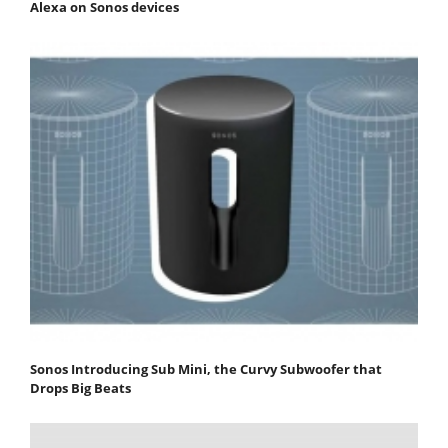
Alexa on Sonos devices
Sonos Introducing Sub Mini, the Curvy Subwoofer that
Drops Big Beats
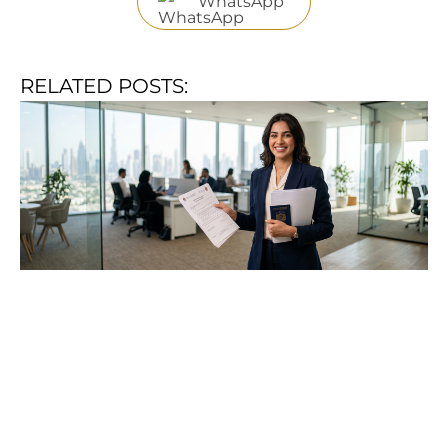
WhatsApp
RELATED POSTS:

▸ **The task**
Each line of the records that contains the string "Sonos" must be copied.

▸ **Response**
Alexa on Sonos devices
Sonos Introducing Sub Mini, the Curvy Subwoofer that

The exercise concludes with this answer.